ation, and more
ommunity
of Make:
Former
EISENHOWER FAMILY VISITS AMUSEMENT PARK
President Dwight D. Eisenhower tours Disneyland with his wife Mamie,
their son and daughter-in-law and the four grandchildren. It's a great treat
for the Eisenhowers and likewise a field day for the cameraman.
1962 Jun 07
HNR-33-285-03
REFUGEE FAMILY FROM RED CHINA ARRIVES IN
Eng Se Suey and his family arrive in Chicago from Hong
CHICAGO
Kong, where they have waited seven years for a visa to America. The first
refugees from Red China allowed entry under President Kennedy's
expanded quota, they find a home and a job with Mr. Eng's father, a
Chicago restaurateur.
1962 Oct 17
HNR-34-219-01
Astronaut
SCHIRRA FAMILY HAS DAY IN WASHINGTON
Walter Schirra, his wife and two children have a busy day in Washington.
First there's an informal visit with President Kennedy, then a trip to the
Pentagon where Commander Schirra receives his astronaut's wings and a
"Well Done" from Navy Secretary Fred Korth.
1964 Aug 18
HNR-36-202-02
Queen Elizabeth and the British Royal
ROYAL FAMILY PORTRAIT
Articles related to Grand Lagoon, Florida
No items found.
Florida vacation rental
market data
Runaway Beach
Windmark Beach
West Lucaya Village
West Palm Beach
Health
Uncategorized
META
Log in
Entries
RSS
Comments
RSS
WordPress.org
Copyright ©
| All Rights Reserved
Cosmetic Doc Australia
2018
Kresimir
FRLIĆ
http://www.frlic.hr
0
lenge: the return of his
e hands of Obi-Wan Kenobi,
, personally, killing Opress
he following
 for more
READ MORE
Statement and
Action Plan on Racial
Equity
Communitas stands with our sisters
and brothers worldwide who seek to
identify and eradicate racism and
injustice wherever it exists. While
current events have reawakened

____________________

Review the material and copy each line in which the word "President" appears.

President Dwight D. Eisenhower tours Disneyland with his wife Mamie,
refugees from Red China allowed entry under President Kennedy's
First there's an informal visit with President Kennedy, then a trip to the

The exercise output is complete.